(Page images and extracted text)
• • • • •

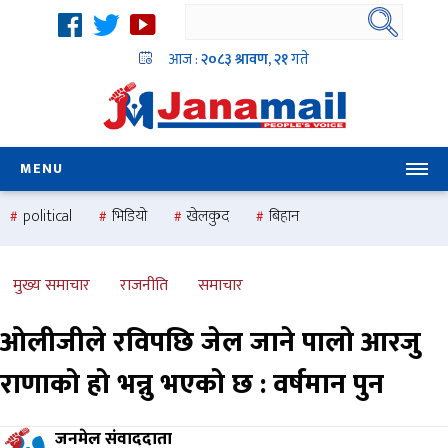
आज :
२०८३ श्रावण, २१
गते
MENU
political
भिडियो
खेलकुद
बिहान
उदयबहादुर चलाउने ‘दिपक’
समस्या
pradesh
one
national
health
मुख्य समाचार
राजनीति
समाचार
ओलीजीले रविपछि जेल जाने पालो आरजु
राणाको हो भन्नु भएको छ : वर्षमान पुन
जनमेल संवाददाता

• • • • •

Once the pictures are set aside, repeat the data above exactly.

आज :
२०८३ श्रावण, २१
गते
MENU
political
भिडियो
खेलकुद
बिहान
उदयबहादुर चलाउने ‘दिपक’
समस्या
pradesh
one
national
health
मुख्य समाचार
राजनीति
समाचार
ओलीजीले रविपछि जेल जाने पालो आरजु
राणाको हो भन्नु भएको छ : वर्षमान पुन
जनमेल संवाददाता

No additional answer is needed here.